For years, the use of human and animal models has provided medical students and licensed physicians with invaluable information and education. Cadavers have been used to educate medical students on human anatomy and to enable physicians to observe the body in a way that does not put a patient at risk. Cadaver training is essential to optimal patient outcomes and to the basics of the doctor-patient relationship. Even in light of years of evidence which points to the value of cadaver training, this area of medical education is somewhat controversial.
Alternatives to Cadaver Training
Historically, the alternative to human cadaver dissection and training has been the good old textbook. However, there could be no textbook content if cadaver training had not existed first. Additionally, one cannot know what it looks like or feels like to perform a surgical procedure or even a nonsurgical treatment on live human tissue by reading a textbook.
The more modern approach to teaching anatomical nuances is for students to conduct processes and procedures using virtual reality. Proponents for this way of learning warn of the ethical and safety issues of using human cadavers for bioskill training. We’d like to respond to common theories on these matters.

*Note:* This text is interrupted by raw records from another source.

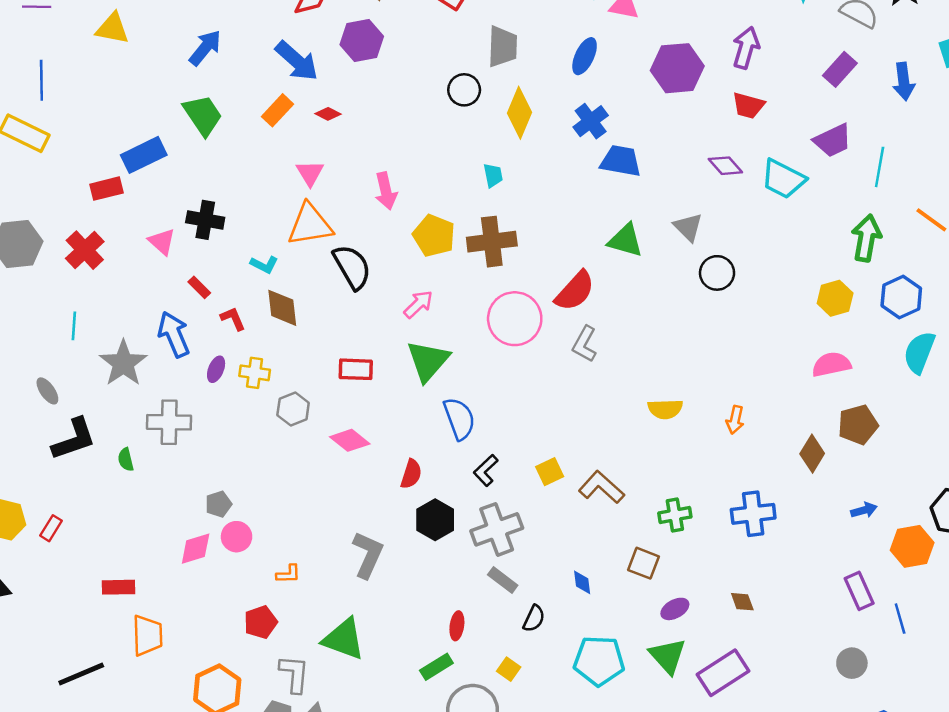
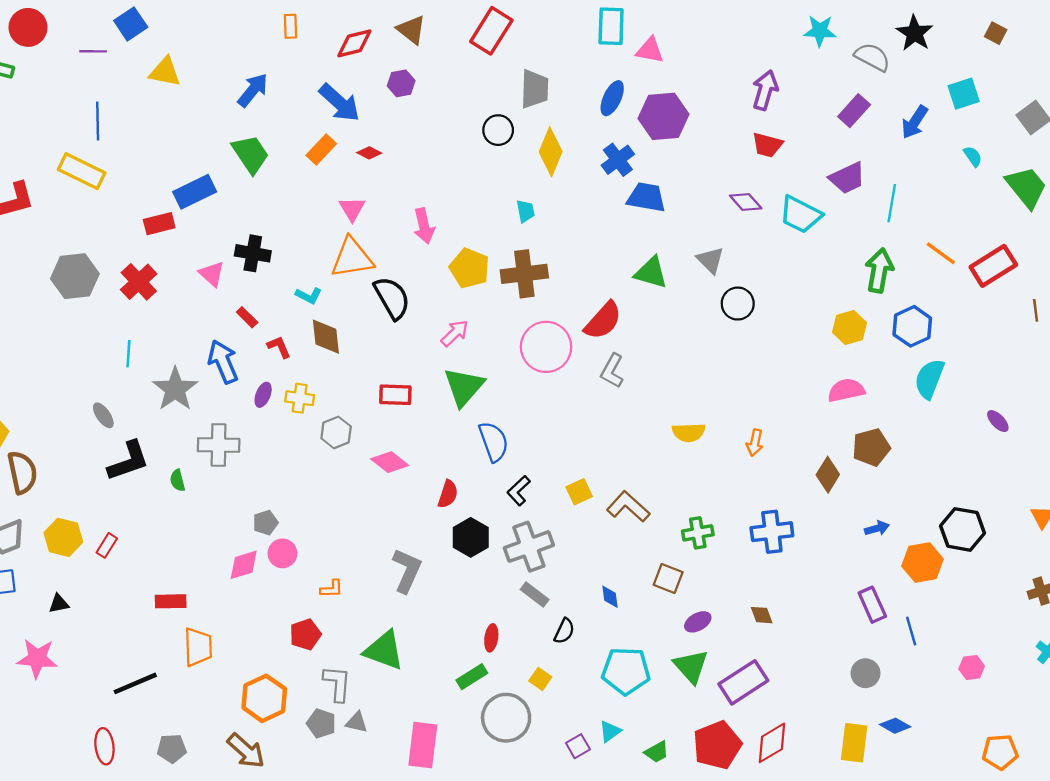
purple hexagon: (362, 40) -> (401, 83), size x0.7
purple hexagon: (677, 68) -> (664, 116), moved
blue arrow: (904, 81) -> (915, 122), turned 40

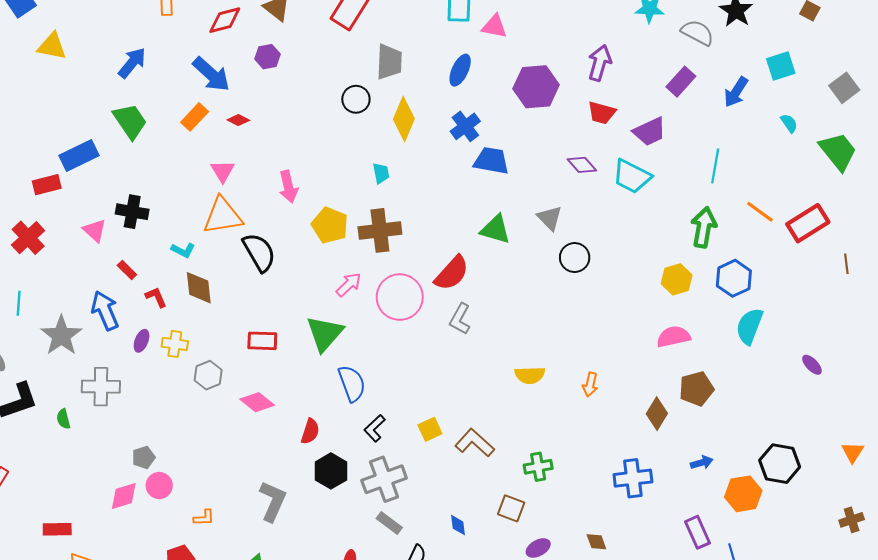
purple hexagon: (664, 116) -> (536, 87), moved
purple trapezoid: (847, 178) -> (650, 132), moved
pink arrow: (455, 333) -> (349, 285), moved
blue cross: (772, 532) -> (633, 478), moved

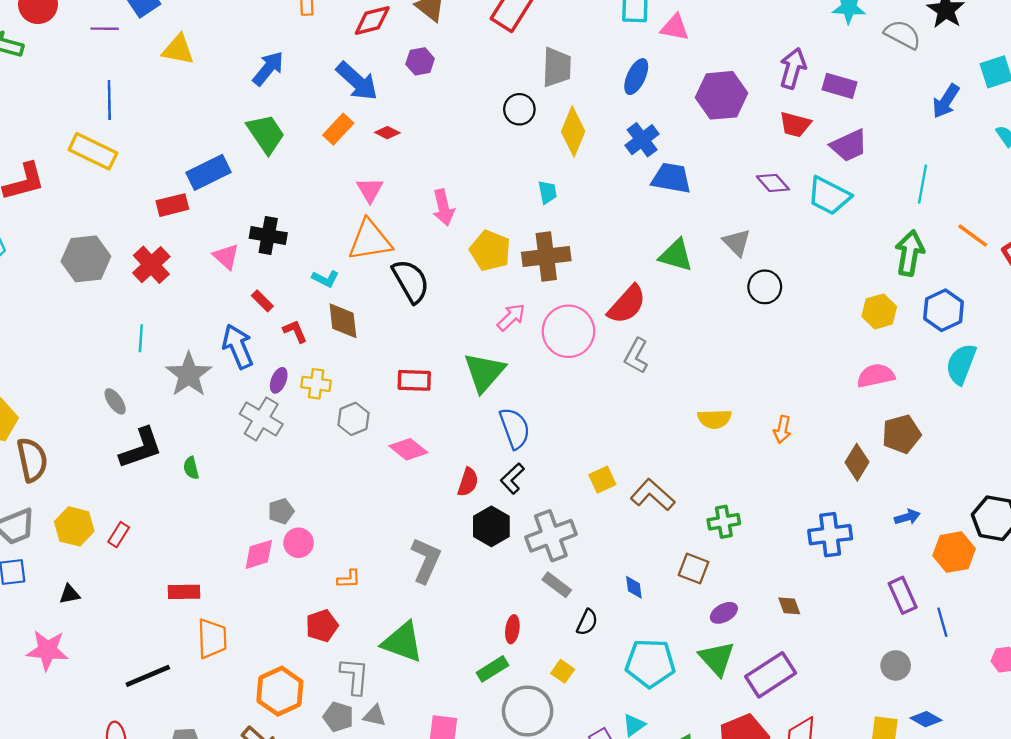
purple rectangle: (681, 82) -> (840, 86), moved, turned 64
gray cross: (101, 387) -> (261, 419), moved, turned 30
black L-shape: (375, 428) -> (512, 479), moved

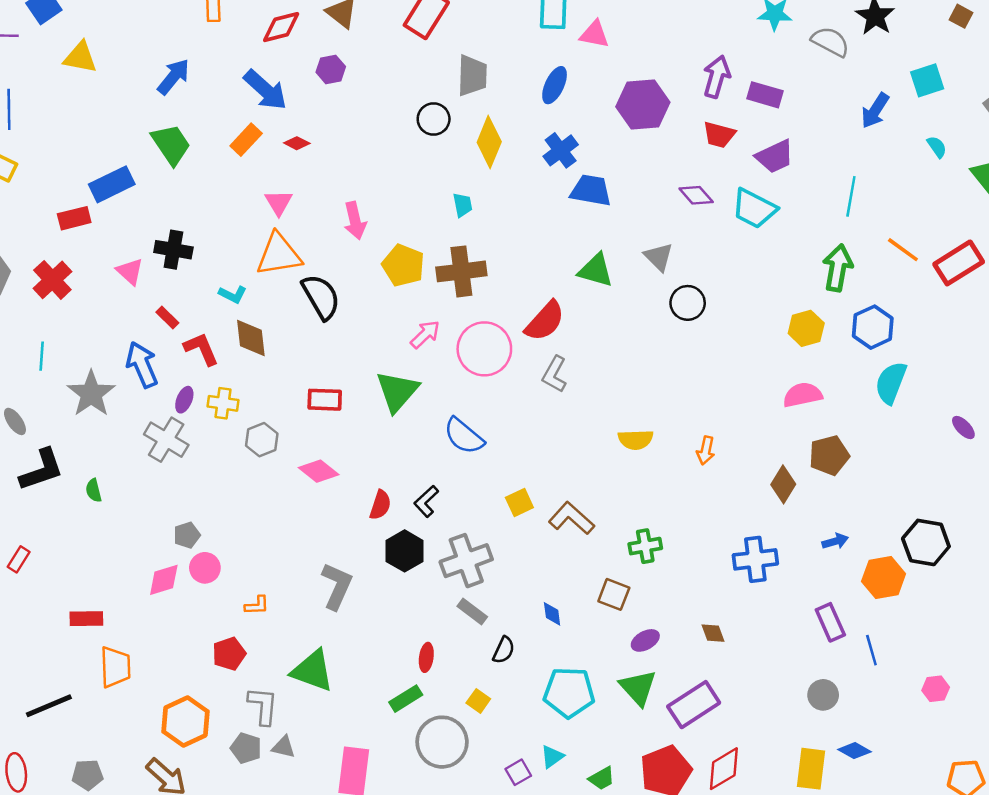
red L-shape: (295, 331) -> (201, 349), size x1.4
blue semicircle: (515, 428) -> (464, 436), moved, turned 150

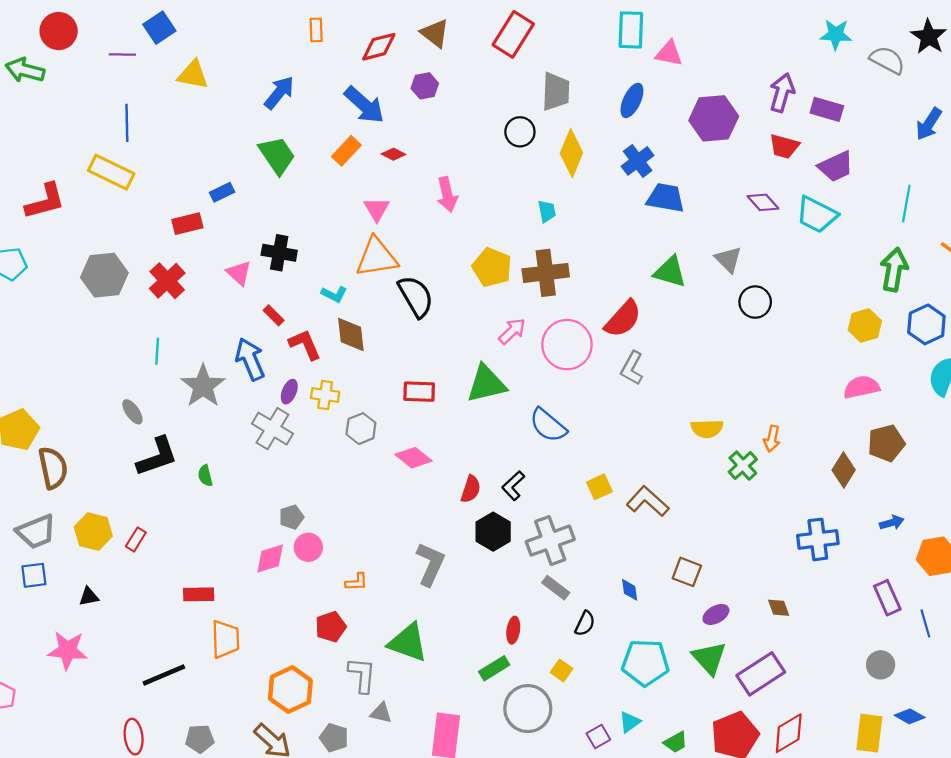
blue rectangle: (112, 184) -> (222, 192), size x0.6
pink arrow: (355, 221) -> (447, 195), moved
green triangle: (397, 391) -> (486, 384), turned 36
green cross: (645, 546) -> (743, 466), moved, turned -32
gray pentagon: (246, 748) -> (334, 738), moved

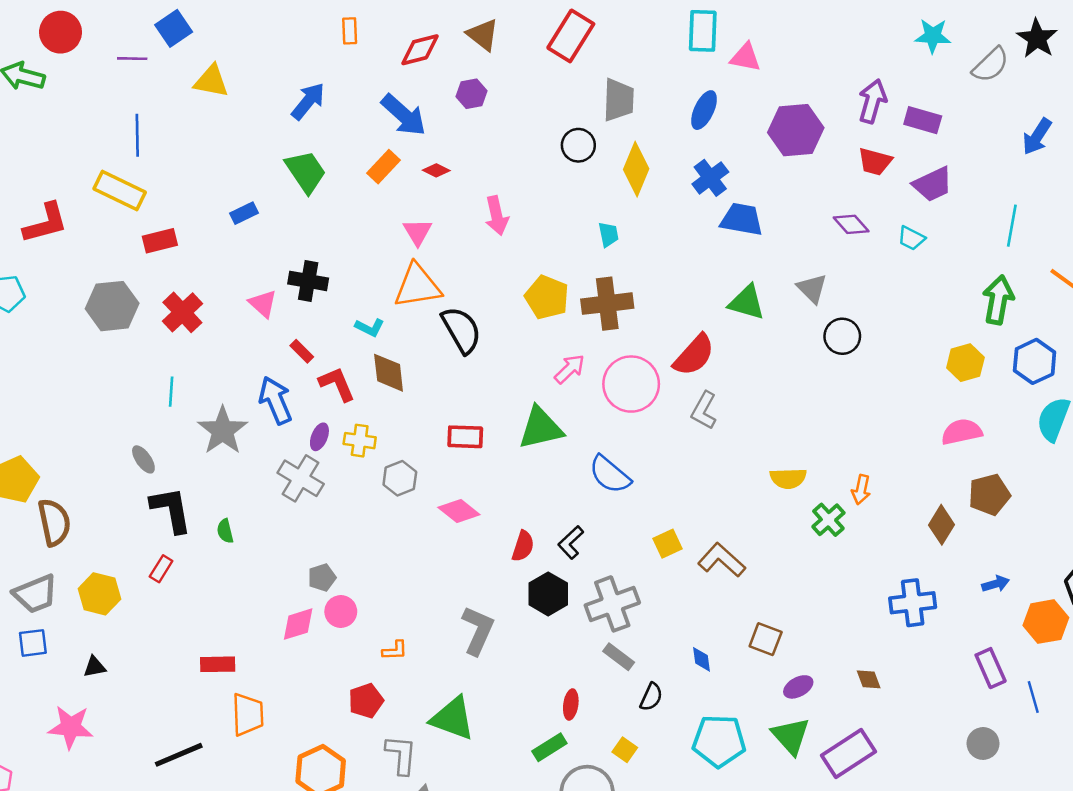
gray semicircle: (887, 60) -> (991, 65), turned 108
cyan trapezoid: (817, 215) -> (911, 238), size x0.6
red rectangle: (187, 224) -> (160, 241), moved
black L-shape: (157, 457) -> (171, 510), turned -81
red rectangle: (136, 539) -> (161, 569), moved

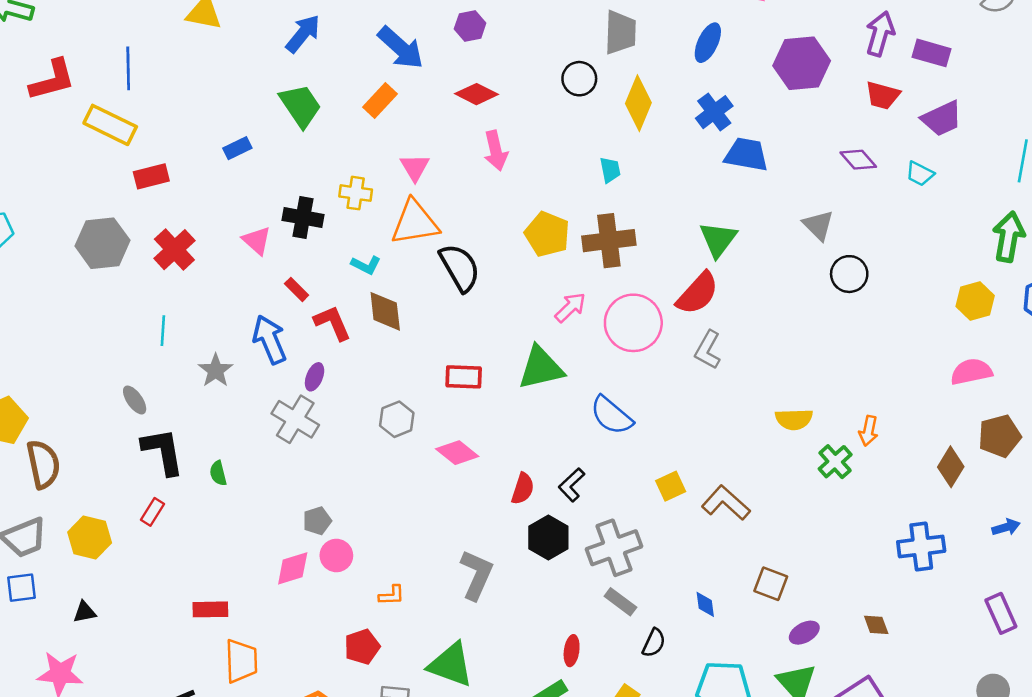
red diamond: (436, 170) -> (476, 94), moved, size x1.5
red L-shape: (45, 223) -> (52, 80), moved
green triangle: (747, 302) -> (718, 239), moved, turned 51
gray star: (223, 431) -> (216, 370), size x0.7
yellow cross: (360, 441) -> (356, 193), moved

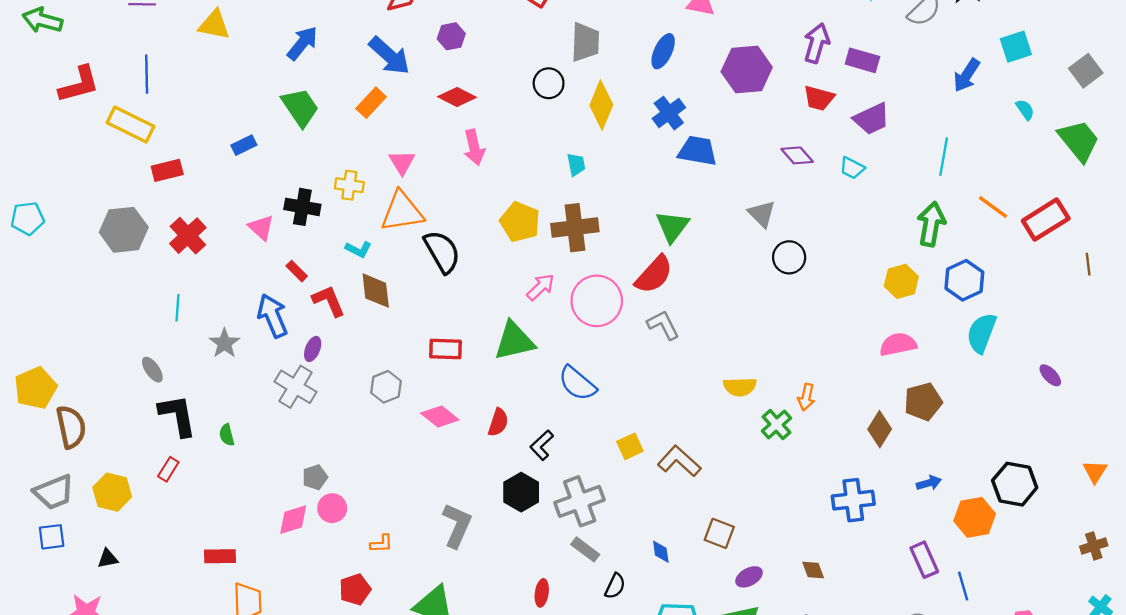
gray L-shape: (708, 350) -> (663, 325), turned 124
red semicircle: (523, 489) -> (498, 422), moved

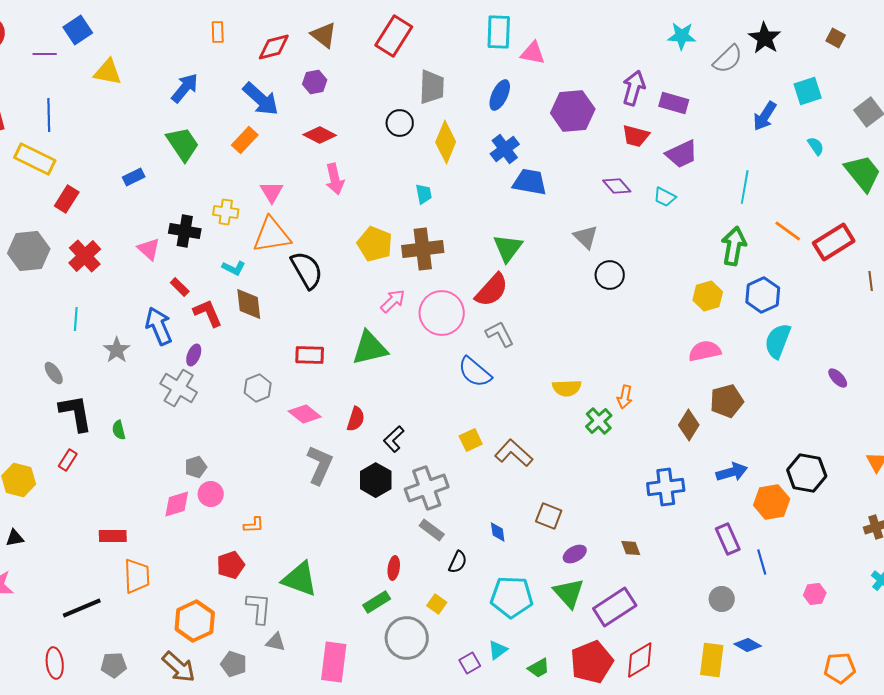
red rectangle: (167, 170) -> (67, 199), turned -44
blue semicircle: (577, 383) -> (475, 372), moved
blue arrow: (929, 483) -> (732, 472), size x1.4
gray L-shape: (457, 525) -> (320, 465), moved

Ethical Questions Regarding Cadaver Procurement
Some say that there is an obscure industry in which vendors have profited from the sale of cut and intact human tissue for research purposes due to the fact that most states do not have laws against the sale or purchase of body parts. This sounds ominous and dark and is promoted in a way that may call into question the ethics of medical research. Med Ed Labs was established to assist professionals ranging from physicians to support staff to medical sales representatives with their understanding of the human body. Our cadavers are obtained by vendors approved by the American Association of Tissue Banks. This renowned organization was formed in 1976 and is one of only a few in our country. Furthermore, the AATB’s standards for tissue banking are recognized around the world as a definitive guide for ethical standards.
Do Human Cadavers Pose a Health Risk?
Another theory proposed by virtual reality supporters is that human cadavers pose inherent health risks to students and healthcare professionals. The basis of this theory is that the formaldehyde gas used to preserve human tissue is carcinogenic. The theory proposes that exposure to formaldehyde can cause immediate symptoms such as eye irritation and respiratory problems as well as long-term effects such as rare cancers. This perspective is used to suggest that technology offers safer solutions to surgeons and other medical personnel.
Our priority is to offer safe solutions for our clients so their patients receive a higher standard of care. We do this by obtaining fresh human cadaver tissue. Not only is non-preserved tissue a healthier option for those in training but also a more lifelike representation of the nuances that may occur in patient care.